We present ForePLay, a large-scale annotated corpus of Polish language content consisting of 24,583 sentences. The dataset was systematically sampled from two primary sources:
- User-generated content from online fiction repositories,
- Polish literary works, including translations of world literature and LGBTQ+ literature.
The annotation process involved a gender-balanced team of 6 annotators. Each sentence was annotated by three annotators, employing majority voting. In cases of complete disagreement, a superannotation process resolved discrepancies.
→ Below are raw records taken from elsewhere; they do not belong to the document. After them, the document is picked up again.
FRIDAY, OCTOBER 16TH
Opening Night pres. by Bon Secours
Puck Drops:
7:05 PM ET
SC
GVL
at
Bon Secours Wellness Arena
- 6,361 sentences labeled as erotic
- 1,344 sentences labeled as ambiguous
- 16,878 sentences labeled as neutral
For detailed annotation guidelines, refer to the accompanying publication:
Please note that the released dataset does not include the minor classes outlined in the original data framework that pertain to sexual violence and socially unacceptable behaviors. Due to ethical considerations, we have chosen not to publish potentially harmful data.
A subset of erotic and ambiguous sentences, totaling 3,704 samples, has been released.
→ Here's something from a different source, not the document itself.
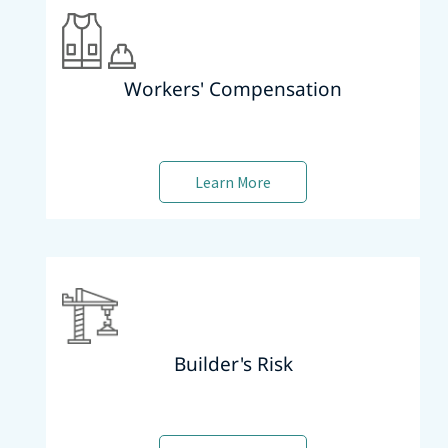
Workers' Compensation
Learn More
Builder's Risk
- 2,728 sentences labeled as erotic
- 976 sentences labeled as ambiguous
This subset has undergone additional copyright verification and was made available following legal consultations. The released data and its license comply with new legal regulations that came into effect after the data collection and annotation process had been completed. The published dataset will be gradually expanded.
The password-protected data stored within a .zip file, along with the password itself, can be found here.
⚠️ Content Warning:
This repository contains a dataset that includes erotic and potentially sensitive textual content intended strictly for research purposes. It is recommended for use by individuals aged 18 and older.
The content has been annotated and curated in accordance with legal and ethical guidelines, and it is intended to support research on content moderation, natural language processing, and harmful content detection.
We have made every effort to comply with license requirements and respect the rights associated with all source materials included in the dataset. If you have any concerns or questions regarding the content, please feel free to contact the Department of Linguistic Engineering and Text Analysis. We will review and address them promptly.
If you make use of this dataset, please cite the following paper:
Kołos, A., Lorenc, K., Wiśnios, E., Karlińska, A. Behind Closed Words: Creating and Investigating the ForePLay Annotated Dataset for Polish Erotic Discourse. 2024. arXiv:2412.17533.
The dataset and code in the repository are made available under a Attribution-NonCommercial-NoDerivatives 4.0 International license.